For each NoSQL collection, we create a table with a BSON data type. BSON is Binary JSON (http://bsonspec.org/). JSON is Java Script Object Notation (http://www.json.org/).  All the MongoDB APIs exchange information with the server using BSON.   When the client sends data as BSON, it’s stored AS IS in BSON.

NoSQL pays more attention to application flexibility and agile appdev instead of storage efficiency.  So, for now, additional space for key in key-value pair is fine.  Eventually, all the databases will be looking at making JSON/BSON storage efficient. Within Informix, you can use compression to get space savings. 

Query Processing:
NoSQL API on SQL data:

Relational data (relations or resultset) can treated as “regular” JSON documents; columnname-value becomes key-value pair.  So, translating between relational data to JSON and vice-versa becomes easy.  

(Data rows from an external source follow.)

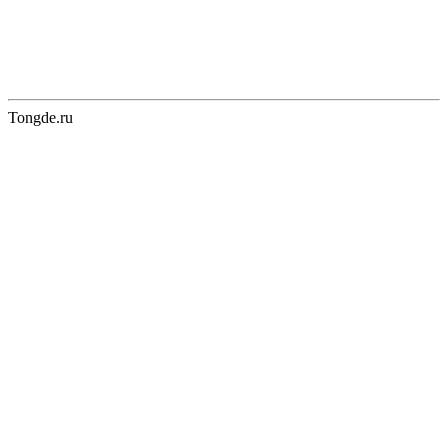
Tongde.ru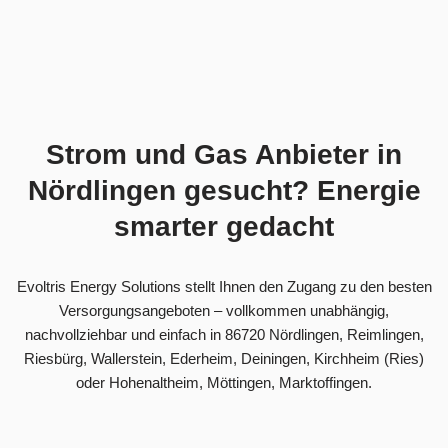
Strom und Gas Anbieter in
Nördlingen gesucht? Energie
smarter gedacht
Evoltris Energy Solutions stellt Ihnen den Zugang zu den besten
Versorgungsangeboten – vollkommen unabhängig,
nachvollziehbar und einfach in 86720 Nördlingen, Reimlingen,
Riesbürg, Wallerstein, Ederheim, Deiningen, Kirchheim (Ries)
oder Hohenaltheim, Möttingen, Marktoffingen.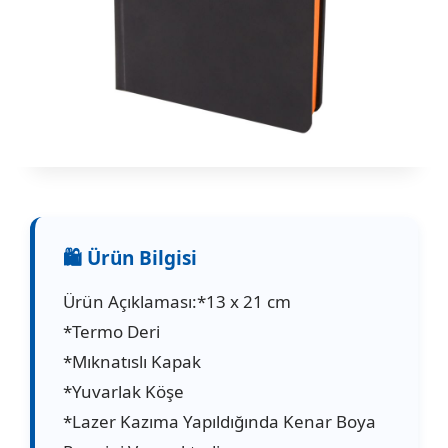
Ürün Açıklaması:*13 x 21 cm
*Termo Deri
*Mıknatıslı Kapak
*Yuvarlak Köşe
*Lazer Kazıma Yapıldığında Kenar Boya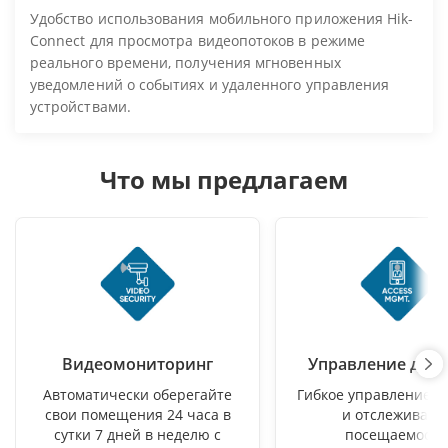
Удобство использования мобильного приложения Hik-
Connect для просмотра видеопотоков в режиме
реального времени, получения мгновенных
уведомлений о событиях и удаленного управления
устройствами.
Что мы предлагаем
Видеомониторинг
Управление дос
Автоматически оберегайте
Гибкое управление д
свои помещения 24 часа в
и отслеживани
сутки 7 дней в неделю с
посещаемости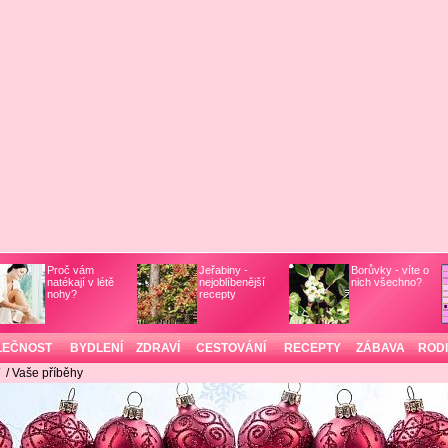
Proč vám
Jeřabiny -
Borůvky - víte o
natékají v létě
nejoblíbenější
nich všechno?
nohy?
recepty
LEČNOST
BYDLENÍ
ZDRAVÍ
CESTOVÁNÍ
RECEPTY
ZÁBAVA
ROD
/
/ Vaše příběhy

This helps enterprises with large dataset in relational tables to use it in the web appdev stack like MEAN.  

SELECT partner, pnum, country from partners;

 partner                 pnum            Country
 Pronto                   1748                    Australia
 Kazer                    1746                    USA           
 Diester                  1472                    Spain
 Consultix                1742                    France

{parnter: “Pronto”, pnum:”1748”, Country: “Australia”}
{parnter: “Kazer”, pnum:”1746”, Country: “USA”}
{parnter: “Diester”, pnum:”1472”, Country: “Spain”}
{parnter: “Consultix”, pnum:”1742”, Country: “France”}

Listner translates the query and the data object between relational and JSON/BSON form.  

db.partners.find({name:”Pronto”}, {pnum:1, country:1}).sort({b:-1})

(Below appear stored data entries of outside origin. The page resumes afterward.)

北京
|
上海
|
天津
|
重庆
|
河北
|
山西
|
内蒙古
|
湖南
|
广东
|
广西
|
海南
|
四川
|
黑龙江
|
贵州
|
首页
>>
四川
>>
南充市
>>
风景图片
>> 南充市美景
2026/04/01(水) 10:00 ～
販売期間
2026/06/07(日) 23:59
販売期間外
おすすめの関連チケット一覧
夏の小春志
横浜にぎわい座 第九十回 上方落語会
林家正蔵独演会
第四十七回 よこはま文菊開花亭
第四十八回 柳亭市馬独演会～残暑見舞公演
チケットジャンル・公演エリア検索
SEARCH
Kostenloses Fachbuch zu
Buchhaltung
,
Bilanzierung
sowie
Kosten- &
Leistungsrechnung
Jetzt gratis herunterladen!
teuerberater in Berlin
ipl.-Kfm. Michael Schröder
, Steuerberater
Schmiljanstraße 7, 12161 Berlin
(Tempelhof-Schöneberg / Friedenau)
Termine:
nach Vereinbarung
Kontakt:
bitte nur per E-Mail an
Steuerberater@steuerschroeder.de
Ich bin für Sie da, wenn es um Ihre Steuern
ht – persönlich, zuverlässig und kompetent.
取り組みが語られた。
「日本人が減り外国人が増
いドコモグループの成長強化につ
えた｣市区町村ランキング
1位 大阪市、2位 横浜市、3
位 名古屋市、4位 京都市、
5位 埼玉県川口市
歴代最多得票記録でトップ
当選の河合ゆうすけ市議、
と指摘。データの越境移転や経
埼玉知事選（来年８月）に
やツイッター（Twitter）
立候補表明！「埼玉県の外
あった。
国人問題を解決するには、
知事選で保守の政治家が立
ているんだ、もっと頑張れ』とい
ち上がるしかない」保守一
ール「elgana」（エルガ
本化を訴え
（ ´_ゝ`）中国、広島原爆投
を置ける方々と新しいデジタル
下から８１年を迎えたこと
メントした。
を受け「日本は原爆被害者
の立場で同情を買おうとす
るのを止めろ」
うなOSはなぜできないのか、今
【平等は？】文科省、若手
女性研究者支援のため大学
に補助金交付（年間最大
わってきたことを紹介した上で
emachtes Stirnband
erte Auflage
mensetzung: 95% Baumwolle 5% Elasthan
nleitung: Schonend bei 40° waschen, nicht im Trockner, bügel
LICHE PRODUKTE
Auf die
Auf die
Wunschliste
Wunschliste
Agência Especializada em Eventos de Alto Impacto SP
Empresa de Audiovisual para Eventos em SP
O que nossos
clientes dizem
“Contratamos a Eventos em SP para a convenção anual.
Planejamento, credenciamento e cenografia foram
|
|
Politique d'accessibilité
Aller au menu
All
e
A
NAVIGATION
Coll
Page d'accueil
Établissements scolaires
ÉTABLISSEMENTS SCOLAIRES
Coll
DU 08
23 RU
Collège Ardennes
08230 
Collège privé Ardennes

SELECT a, b FROM t WHERE a = 2.0 ORDER BY b DESC;

db.partners.save({pnum:1632, name:”EuroTop”, Country: “Belgium”});
INSERT into partners(pnum, name, country values(1632, ”EuroTop”, “Belgium”);
db.partners.delete({name:”Artics”});
DELETE FROM PARTNERS WHERE name = “Artics”;
Db.partners.update({country:”Holland”},{$set:{country:”Netherland”}}, {multi: true});
UPDATE partners SET country = “Netherland” WHERE country = “Holland”;

The moment you have this kind of access, from MongoDB API, you can exploit the relational database features like transactions, views, joins, grouping, OLAP window functions, stored procedures, etc.

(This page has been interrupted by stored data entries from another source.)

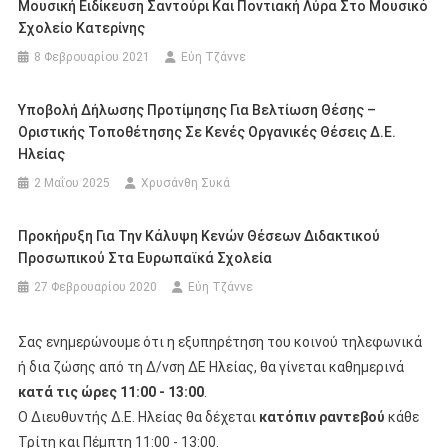
Μουσική Ειδίκευση Σαντούρι Και Ποντιακή Λύρα Στο Μουσικό
Σχολείο Κατερίνης
8 Φεβρουαρίου 2021
Εύη Τζάννε
Υποβολή Δήλωσης Προτίμησης Για Βελτίωση Θέσης –
Οριστικής Τοποθέτησης Σε Κενές Οργανικές Θέσεις Δ.Ε.
Ηλείας
2 Μαΐου 2025
Χρυσάνθη Συκά
Προκήρυξη Για Την Κάλυψη Κενών Θέσεων Διδακτικού
Προσωπικού Στα Ευρωπαϊκά Σχολεία
27 Φεβρουαρίου 2020
Εύη Τζάννε
Σας ενημερώνουμε ότι η εξυπηρέτηση του κοινού τηλεφωνικά
ή δια ζώσης από τη Δ/νση ΔΕ Ηλείας, θα γίνεται καθημερινά
κατά τις ώρες 11:00 - 13:00
.
Ο Διευθυντής Δ.Ε. Ηλείας θα δέχεται
κατόπιν ραντεβού
κάθε
Τρίτη και Πέμπτη 11:00 - 13:00.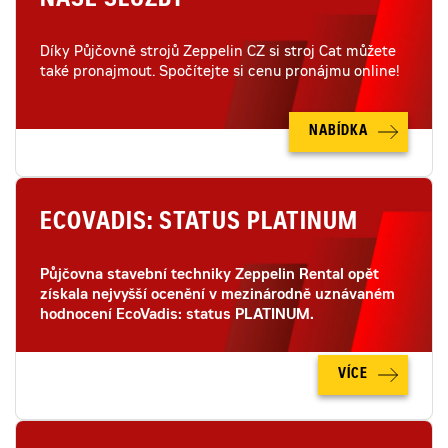
NAŠE SLUŽBY
Díky Půjčovně strojů Zeppelin CZ si stroj Cat můžete
také pronajmout. Spočítejte si cenu pronájmu online!
NABÍDKA
ECOVADIS: STATUS PLATINUM
Půjčovna stavební techniky Zeppelin Rental opět
získala nejvyšší ocenění v mezinárodně uznávaném
hodnocení EcoVadis: status PLATINUM.
VÍCE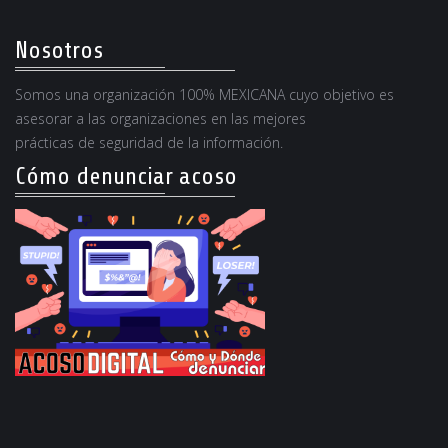
Nosotros
Somos una organización 100% MEXICANA cuyo objetivo es
asesorar a las organizaciones en las mejores
prácticas de seguridad de la información.
Cómo denunciar acoso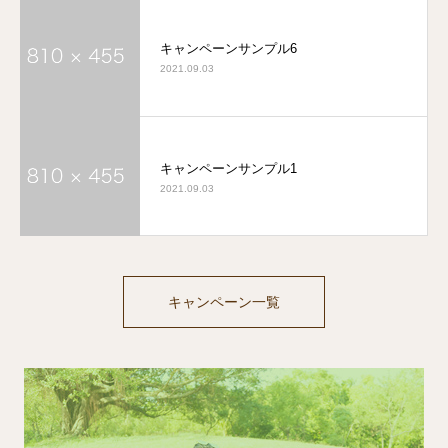
キャンペーンサンプル6
2021.09.03
キャンペーンサンプル1
2021.09.03
キャンペーン一覧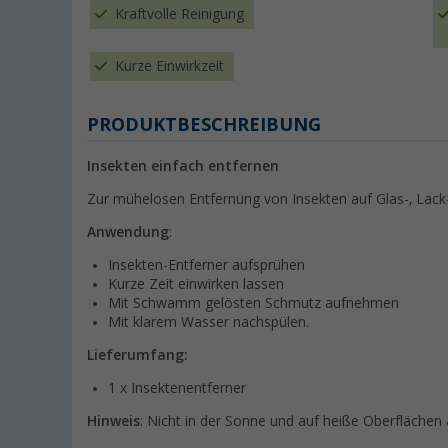
Kraftvolle Reinigung
Kurze Einwirkzeit
PRODUKTBESCHREIBUNG
Insekten einfach entfernen
Zur mühelosen Entfernung von Insekten auf Glas-, Lack
Anwendung
:
Insekten-Entferner aufsprühen
Kurze Zeit einwirken lassen
Mit Schwamm gelösten Schmutz aufnehmen
Mit klarem Wasser nachspülen.
Lieferumfang:
1 x Insektenentferner
Hinweis
: Nicht in der Sonne und auf heiße Oberflächen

In this case, if a JSON query references a non-existent column, they’ll get the error.  The intent is not to simply extend existing relational schema, but to make the existing enterprise data available to new APIs seamlessly.

SQL on NoSQL data:

If you have the following JSON collections:

JSON Collection V:
{ "_id" : ObjectId("526a1bb1e1819d4d98a5fa4b"), "c1" : 1, "c2" : 2 }

JSON Collection w:
{ "_id" : ObjectId("526b005cfb9d36501fe31605"), "x" : 255, "y" : 265, "z" : 395}
{ "_id" : ObjectId("52716cdcf278706cb7bf9955"), "x" : 255, "y" : 265, "z" : 395}
{ "_id" : ObjectId("5271c749fa29acaeba572302"), "x" : 1, "y" : 2, "z" : 3 }

Ideally, you would want to use SQL like this:

SELECT V.c1, V.c2, W.x,W.y,W.z
FROM V, W
WHERE V.c1 = W.x;


Currently, you’ll have to use expressions and dotted notations to extract the specific key-value pairs.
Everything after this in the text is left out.